Excerpts from a dataset:

################

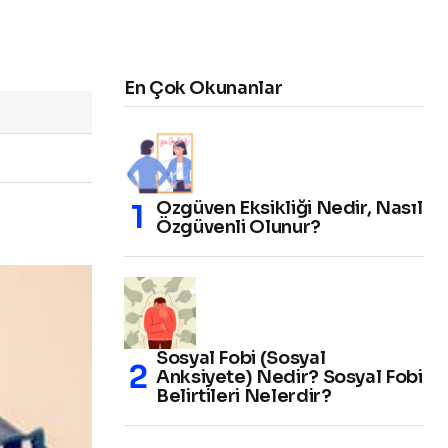
En Çok Okunanlar
Özgüven Eksikliği Nedir, Nasıl
Özgüvenli Olunur?
Sosyal Fobi (Sosyal
Anksiyete) Nedir? Sosyal Fobi
Belirtileri Nelerdir?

################

Work task: Could you return all of the entries above exactly, without any images?

Exercise response:
En Çok Okunanlar
Özgüven Eksikliği Nedir, Nasıl
Özgüvenli Olunur?
Sosyal Fobi (Sosyal
Anksiyete) Nedir? Sosyal Fobi
Belirtileri Nelerdir?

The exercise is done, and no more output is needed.